§ RECORD EXCERPTS:
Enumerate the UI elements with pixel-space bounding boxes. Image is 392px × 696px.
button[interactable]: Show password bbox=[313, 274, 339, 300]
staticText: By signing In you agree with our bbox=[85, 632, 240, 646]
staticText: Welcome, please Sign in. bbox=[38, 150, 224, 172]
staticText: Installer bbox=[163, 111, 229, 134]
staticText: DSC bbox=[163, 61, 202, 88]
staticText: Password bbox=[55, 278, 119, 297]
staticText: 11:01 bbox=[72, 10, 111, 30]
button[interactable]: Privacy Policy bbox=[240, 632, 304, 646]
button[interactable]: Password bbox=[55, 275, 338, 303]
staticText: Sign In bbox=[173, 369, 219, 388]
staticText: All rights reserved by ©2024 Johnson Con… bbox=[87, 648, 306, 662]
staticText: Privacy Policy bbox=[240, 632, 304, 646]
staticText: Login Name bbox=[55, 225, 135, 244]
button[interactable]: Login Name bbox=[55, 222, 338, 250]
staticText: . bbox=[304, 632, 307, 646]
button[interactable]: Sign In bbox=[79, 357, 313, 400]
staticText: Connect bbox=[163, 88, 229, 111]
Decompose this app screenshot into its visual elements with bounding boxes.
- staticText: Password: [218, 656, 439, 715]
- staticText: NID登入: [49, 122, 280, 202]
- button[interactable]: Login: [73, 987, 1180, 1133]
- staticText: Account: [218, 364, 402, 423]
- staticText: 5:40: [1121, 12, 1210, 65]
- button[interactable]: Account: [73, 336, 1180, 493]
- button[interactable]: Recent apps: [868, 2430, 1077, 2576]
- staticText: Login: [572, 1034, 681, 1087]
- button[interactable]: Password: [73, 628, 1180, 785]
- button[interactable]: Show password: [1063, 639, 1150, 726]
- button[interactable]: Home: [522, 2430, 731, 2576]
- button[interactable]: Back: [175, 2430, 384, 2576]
==
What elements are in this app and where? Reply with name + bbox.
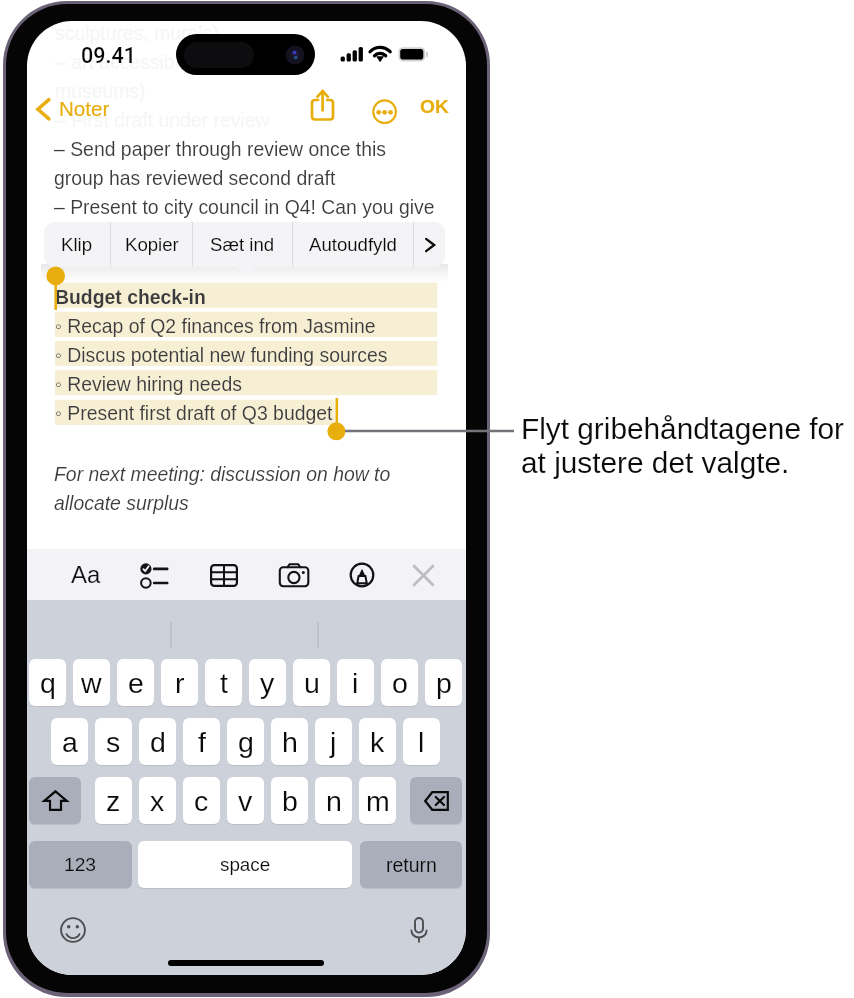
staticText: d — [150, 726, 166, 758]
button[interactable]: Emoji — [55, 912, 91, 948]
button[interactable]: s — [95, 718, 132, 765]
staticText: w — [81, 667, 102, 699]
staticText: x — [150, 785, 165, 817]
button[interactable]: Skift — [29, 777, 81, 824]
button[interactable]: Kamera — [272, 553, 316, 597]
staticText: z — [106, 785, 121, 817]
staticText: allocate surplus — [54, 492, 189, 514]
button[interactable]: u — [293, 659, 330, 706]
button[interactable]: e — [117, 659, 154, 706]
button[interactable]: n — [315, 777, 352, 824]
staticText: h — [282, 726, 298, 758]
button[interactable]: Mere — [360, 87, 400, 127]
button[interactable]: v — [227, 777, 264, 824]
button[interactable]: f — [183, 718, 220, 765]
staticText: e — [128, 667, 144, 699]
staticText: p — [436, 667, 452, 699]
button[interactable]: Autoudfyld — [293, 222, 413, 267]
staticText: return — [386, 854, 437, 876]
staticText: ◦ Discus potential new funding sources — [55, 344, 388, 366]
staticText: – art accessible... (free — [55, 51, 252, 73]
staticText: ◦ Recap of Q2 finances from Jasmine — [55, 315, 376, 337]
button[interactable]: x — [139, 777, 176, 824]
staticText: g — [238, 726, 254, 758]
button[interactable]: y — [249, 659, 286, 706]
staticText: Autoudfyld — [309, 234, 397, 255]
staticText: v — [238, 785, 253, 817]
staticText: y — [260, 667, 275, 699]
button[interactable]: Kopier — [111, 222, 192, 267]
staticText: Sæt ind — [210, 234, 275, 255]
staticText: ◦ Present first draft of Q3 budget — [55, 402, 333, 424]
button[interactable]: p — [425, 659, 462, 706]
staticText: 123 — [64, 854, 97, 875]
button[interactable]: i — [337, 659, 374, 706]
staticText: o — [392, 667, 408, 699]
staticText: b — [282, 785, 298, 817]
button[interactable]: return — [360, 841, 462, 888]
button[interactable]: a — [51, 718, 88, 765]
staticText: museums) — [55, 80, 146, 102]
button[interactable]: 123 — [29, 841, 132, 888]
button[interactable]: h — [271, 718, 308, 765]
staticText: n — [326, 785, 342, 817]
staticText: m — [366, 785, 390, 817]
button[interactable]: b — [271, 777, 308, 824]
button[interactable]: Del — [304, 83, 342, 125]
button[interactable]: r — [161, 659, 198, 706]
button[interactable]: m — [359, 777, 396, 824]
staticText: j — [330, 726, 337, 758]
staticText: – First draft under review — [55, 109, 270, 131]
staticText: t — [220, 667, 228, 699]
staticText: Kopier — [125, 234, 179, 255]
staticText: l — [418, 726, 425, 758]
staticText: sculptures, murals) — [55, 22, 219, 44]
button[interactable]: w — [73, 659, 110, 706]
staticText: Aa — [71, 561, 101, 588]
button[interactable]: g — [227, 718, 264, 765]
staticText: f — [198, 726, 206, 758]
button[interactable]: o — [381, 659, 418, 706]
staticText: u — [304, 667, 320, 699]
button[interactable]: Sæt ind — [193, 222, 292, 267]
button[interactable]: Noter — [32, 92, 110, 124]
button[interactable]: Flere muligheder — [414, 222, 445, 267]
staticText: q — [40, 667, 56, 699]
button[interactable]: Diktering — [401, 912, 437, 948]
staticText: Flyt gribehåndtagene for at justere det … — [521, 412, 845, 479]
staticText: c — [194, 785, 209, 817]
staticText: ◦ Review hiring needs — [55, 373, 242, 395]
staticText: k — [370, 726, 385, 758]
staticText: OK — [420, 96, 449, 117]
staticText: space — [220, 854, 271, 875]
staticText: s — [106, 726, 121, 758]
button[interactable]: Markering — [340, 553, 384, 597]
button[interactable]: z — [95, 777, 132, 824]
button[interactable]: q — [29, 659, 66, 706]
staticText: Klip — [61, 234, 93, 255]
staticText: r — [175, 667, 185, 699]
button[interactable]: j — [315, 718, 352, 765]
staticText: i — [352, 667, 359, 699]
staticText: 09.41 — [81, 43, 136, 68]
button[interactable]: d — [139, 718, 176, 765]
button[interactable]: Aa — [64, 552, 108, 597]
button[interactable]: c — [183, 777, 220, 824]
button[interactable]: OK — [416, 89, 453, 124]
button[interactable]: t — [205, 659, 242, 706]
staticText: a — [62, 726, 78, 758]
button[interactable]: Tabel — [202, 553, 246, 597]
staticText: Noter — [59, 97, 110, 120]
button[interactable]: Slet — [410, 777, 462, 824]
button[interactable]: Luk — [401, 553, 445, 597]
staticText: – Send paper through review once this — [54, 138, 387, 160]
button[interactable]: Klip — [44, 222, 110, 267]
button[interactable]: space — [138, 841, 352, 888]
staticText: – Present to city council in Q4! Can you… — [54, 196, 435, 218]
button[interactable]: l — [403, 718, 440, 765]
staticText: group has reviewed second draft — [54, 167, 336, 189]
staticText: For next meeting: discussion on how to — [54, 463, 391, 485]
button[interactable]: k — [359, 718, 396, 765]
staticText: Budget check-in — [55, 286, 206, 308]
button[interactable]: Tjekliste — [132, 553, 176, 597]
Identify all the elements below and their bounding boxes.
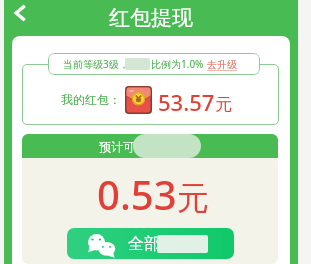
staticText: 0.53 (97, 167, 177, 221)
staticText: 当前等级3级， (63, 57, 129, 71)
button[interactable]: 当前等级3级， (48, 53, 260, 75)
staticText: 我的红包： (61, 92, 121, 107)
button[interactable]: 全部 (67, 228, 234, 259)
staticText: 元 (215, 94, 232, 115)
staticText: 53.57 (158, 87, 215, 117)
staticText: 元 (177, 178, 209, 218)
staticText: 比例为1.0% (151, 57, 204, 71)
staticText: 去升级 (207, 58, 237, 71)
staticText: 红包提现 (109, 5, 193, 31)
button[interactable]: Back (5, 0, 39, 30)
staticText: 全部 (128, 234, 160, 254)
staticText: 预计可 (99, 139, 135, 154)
* * *
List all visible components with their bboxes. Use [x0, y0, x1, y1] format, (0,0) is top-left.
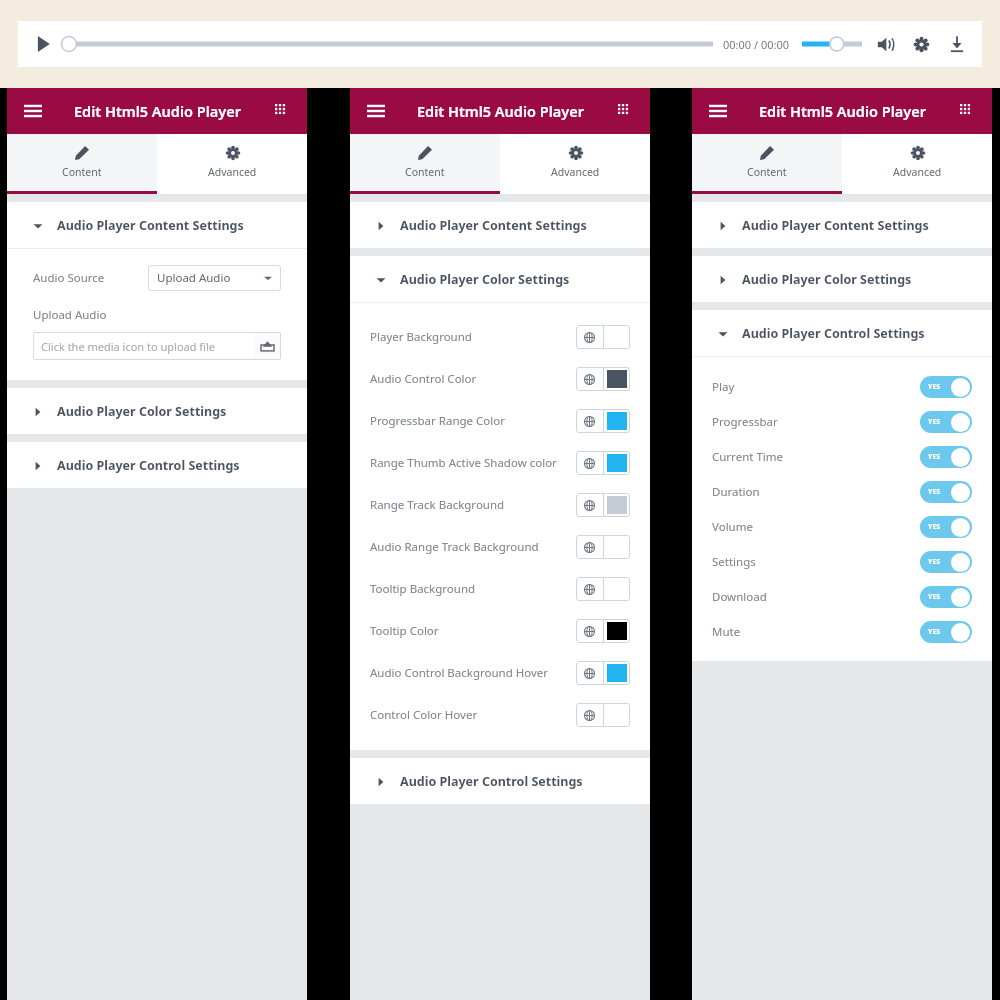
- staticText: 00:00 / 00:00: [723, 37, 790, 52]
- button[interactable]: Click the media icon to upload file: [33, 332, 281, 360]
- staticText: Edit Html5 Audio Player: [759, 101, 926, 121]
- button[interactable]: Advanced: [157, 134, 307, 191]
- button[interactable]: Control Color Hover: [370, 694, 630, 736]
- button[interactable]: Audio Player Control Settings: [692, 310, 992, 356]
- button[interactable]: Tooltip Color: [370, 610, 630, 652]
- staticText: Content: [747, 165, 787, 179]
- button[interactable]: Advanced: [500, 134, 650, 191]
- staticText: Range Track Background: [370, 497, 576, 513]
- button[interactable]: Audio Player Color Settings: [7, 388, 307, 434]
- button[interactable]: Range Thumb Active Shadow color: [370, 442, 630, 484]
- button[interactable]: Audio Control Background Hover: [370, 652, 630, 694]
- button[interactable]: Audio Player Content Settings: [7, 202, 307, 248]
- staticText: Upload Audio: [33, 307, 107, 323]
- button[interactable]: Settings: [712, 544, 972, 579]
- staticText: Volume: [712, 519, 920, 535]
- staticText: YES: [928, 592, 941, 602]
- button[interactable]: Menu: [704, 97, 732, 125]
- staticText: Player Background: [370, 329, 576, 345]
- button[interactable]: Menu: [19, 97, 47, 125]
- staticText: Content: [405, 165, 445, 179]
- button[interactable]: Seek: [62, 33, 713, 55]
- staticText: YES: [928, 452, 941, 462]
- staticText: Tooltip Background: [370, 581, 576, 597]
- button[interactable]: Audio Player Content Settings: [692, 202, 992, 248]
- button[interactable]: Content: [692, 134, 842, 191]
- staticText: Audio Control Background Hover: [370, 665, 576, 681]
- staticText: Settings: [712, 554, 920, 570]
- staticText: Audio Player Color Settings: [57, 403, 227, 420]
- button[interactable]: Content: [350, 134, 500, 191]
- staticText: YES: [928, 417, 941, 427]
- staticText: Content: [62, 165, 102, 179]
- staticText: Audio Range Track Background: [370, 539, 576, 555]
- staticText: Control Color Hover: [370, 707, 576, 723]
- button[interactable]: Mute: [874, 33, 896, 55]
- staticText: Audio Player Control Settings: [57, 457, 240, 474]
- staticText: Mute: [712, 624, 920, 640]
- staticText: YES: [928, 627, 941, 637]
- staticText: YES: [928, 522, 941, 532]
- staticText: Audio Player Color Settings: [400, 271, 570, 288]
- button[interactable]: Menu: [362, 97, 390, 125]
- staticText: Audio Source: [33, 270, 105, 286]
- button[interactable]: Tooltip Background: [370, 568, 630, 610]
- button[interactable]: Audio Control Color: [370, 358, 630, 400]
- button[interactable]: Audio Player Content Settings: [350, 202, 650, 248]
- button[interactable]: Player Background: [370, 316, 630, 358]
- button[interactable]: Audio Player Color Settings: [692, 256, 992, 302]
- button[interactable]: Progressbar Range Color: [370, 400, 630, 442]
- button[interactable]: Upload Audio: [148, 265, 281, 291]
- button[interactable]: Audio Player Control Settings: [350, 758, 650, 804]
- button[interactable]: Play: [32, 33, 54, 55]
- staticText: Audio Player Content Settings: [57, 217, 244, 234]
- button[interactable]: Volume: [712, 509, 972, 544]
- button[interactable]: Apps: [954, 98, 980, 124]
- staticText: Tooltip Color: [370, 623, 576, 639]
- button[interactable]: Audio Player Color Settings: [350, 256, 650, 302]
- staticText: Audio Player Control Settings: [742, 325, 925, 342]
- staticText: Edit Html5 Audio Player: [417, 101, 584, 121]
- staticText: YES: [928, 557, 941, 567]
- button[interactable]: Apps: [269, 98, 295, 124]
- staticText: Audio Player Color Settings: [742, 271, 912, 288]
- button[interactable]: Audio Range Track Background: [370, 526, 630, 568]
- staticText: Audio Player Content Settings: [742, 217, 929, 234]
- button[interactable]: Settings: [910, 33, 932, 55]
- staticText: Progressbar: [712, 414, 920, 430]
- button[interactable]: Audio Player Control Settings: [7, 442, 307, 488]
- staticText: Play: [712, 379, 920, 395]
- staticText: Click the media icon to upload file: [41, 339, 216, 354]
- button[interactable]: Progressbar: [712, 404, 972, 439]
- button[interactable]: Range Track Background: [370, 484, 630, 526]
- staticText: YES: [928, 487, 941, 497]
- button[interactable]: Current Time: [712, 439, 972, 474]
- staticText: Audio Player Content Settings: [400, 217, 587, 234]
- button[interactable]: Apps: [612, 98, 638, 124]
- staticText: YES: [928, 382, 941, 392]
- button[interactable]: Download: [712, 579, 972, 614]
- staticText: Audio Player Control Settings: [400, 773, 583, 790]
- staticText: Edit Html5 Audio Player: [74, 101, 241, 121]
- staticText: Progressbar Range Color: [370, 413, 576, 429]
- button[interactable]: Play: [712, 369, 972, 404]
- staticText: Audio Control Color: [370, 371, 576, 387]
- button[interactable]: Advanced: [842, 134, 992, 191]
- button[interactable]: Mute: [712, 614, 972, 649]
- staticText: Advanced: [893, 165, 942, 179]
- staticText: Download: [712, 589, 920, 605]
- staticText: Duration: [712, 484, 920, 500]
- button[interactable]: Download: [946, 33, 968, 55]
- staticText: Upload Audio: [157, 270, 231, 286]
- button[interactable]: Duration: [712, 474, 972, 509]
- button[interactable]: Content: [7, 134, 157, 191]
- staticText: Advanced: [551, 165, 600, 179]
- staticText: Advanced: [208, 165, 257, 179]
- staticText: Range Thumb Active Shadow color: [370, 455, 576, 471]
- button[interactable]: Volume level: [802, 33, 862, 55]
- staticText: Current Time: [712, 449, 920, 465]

§ PROBLEM DETAILS:
From the material above, copy every line where the word "this" is found.

§ EXERCISE SOLUTION:
Decompose this app screenshot into its visual elements with bounding boxes.
What elements are in this app and where? Reply with name + bbox.
staticText: – Send paper through review once this — [54, 138, 387, 160]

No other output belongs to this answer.